Uit eerder onderzoek werd nog niet duidelijk hoe opvattingen over gewelddadig extremisme veranderen over de levensloop en welke factoren hiermee verband houden. De reden is dat er nog maar weinig studies zijn gedaan waarin de politieke opvattingen van jonge mensen zijn gevolgd over de tijd. In Understanding changes in violent extremist attitudes during the transition to early adulthood wordt dit hiaat in de literatuur opgevuld door gegevens over veranderingen in steun voor gewelddadig extremisme en de factoren die daarmee verband kunnen houden, te analyseren.
De onderzoekers gebruikten gegevens van 910 deelnemers aan het Zürich Project on Social Development from Childhood to Adulthood (z-proso). Dit is een grootschalige studie in Zwitserland, waarbij een leeftijdscohort is gevolgd vanaf de basisschool tot in de volwassenheid. In twee van de onderzoeksronden, toen de deelnemers 17 en 20 jaar waren, zijn vier vragen gesteld over steun voor gewelddadig extremisme. Daarin waren stellingen opgenomen over de noodzaak of rechtvaardiging van het gebruik van geweld voor politieke of religieuze overtuigingen. Het bleek dat de grote meerderheid van de adolescenten het oneens was met dergelijke toepassingen van geweld. Slechts enkele procenten van de jongeren was het helemaal eens en tussen 10 en 25% was het een beetje eens met de verschillende stellingen die als indicator dienden voor gewelddadig extremisme.
Tussen de eerste en tweede onderzoeksronde daalde het percentage deelnemers dat het eens was met de vier stellingen en daarmee nam ook de gemiddelde score op een schaal voor ‘gewelddadig extremisme’ af. Om na te gaan hoeveel jongeren een betekenisvolle verandering doormaakten in hun opvattingen, berekenden de onderzoekers een reliable change index. Deze geeft weer of een verandering statistisch significant is, dus dat een toename of afname met voldoende zekerheid niet te wijten is aan toevallige fluctuaties in de gegevens. De bevindingen op grond van deze berekening lieten zien dat de grote meerderheid van de jongeren (849) relatief stabiel is in hun opvattingen. Bij de jongeren met een betekenisvolle verandering was er vooral een sterke afname in steun voor geweld (bij 48 jongeren). Slechts enkele (13) deelnemers lieten een significante toename zien.

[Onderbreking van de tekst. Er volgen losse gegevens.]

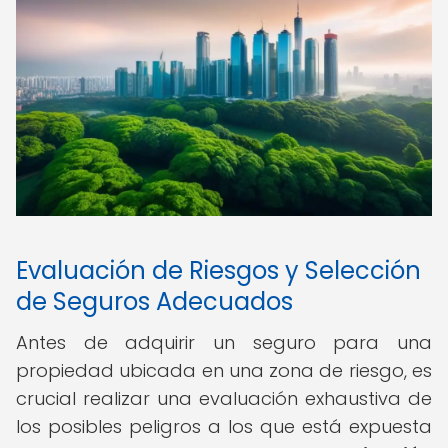
Evaluación de Riesgos y Selección
de Seguros Adecuados
Antes de adquirir un seguro para una
propiedad ubicada en una zona de riesgo, es
crucial realizar una evaluación exhaustiva de
los posibles peligros a los que está expuesta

De onderzoekers gingen ook na welke factoren samenhangen met steun voor gewelddadig extremisme en veranderingen daarin. Verschillen tussen jongeren hielden verband met een reeks factoren, zoals problemen met school, weinig zelfcontrole, weinig coping-vaardigheden, eerdere contacten met justitie, vijandige houding tegenover de politie, gevoelens van uitsluiting en de opvattingen van vrienden over geweld. Veranderingen in opvattingen over gewelddadig extremisme bleken voornamelijk gerelateerd aan veranderingen in zelfcontrole, coping-vaardigheden en de opvattingen van vrienden. Dit suggereert dat in deze leeftijdsfase vooral veranderingen in psychosociale volwassenwording en de omgang met leeftijdsgenoten die geweld goedkeuren van belang zijn om te begrijpen wat er gebeurt met opvattingen over gewelddadig extremisme.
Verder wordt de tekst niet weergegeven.